PROBLEM REQUIREMENTS: Pictures in the records below are skipped; the rest is copied exactly.

(Saved data entries)
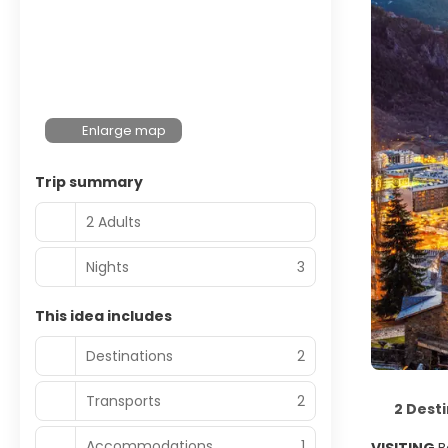
Enlarge map
Trip summary
2 Adults
Nights
3
This idea includes
Destinations
2
Transports
2
2 Dest
Accommodations
1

ANSWER SECTION:
Enlarge map
Trip summary
2 Adults
Nights
3
This idea includes
Destinations
2
Transports
2
2 Dest
Accommodations
1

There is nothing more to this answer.